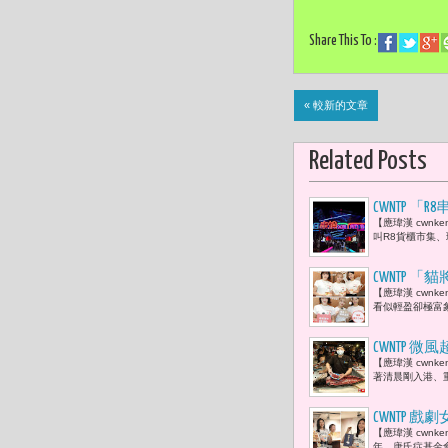
Share This To :
« 較新的文章
Related Posts
CWNTP 
【應瑋漢 cwn
意的出口
叫R8貨櫃市集、
CWNTP
【應瑋漢 cwn
看似輕盈卻極富象
CWNTP
【應瑋漢 cwn
著清晨剛入港、重
CWNTP
【應瑋漢 cwn
年，唐氏症基金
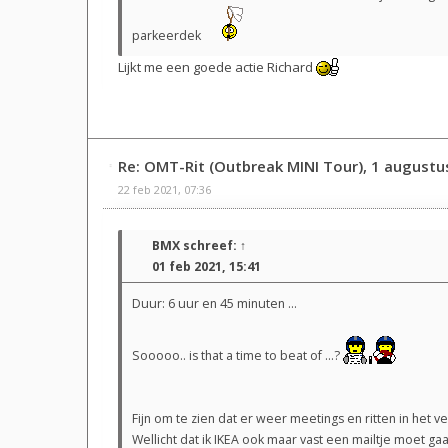
parkeerdek
Lijkt me een goede actie Richard
Re: OMT-Rit (Outbreak MINI Tour), 1 augustu
22 feb 2021, 07:36
BMX
schreef:
↑
01 feb 2021, 15:41
Duur: 6 uur en 45 minuten ...
Sooooo.. is that a time to beat of ...?
Fijn om te zien dat er weer meetings en ritten in het ve
Wellicht dat ik IKEA ook maar vast een mailtje moet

· · · · · · ·

■ **TASK DESCRIPTION**: Set down only the lines from the line with "Re: OMT-Rit (Outbreak MINI Tour), 1 augustu" through the last line of the data above, keeping both the first and the last.

■ **OUTPUT FOR THIS TASK**:
Re: OMT-Rit (Outbreak MINI Tour), 1 augustu
22 feb 2021, 07:36
BMX
schreef:
↑
01 feb 2021, 15:41
Duur: 6 uur en 45 minuten ...
Sooooo.. is that a time to beat of ...?
Fijn om te zien dat er weer meetings en ritten in het ve
Wellicht dat ik IKEA ook maar vast een mailtje moet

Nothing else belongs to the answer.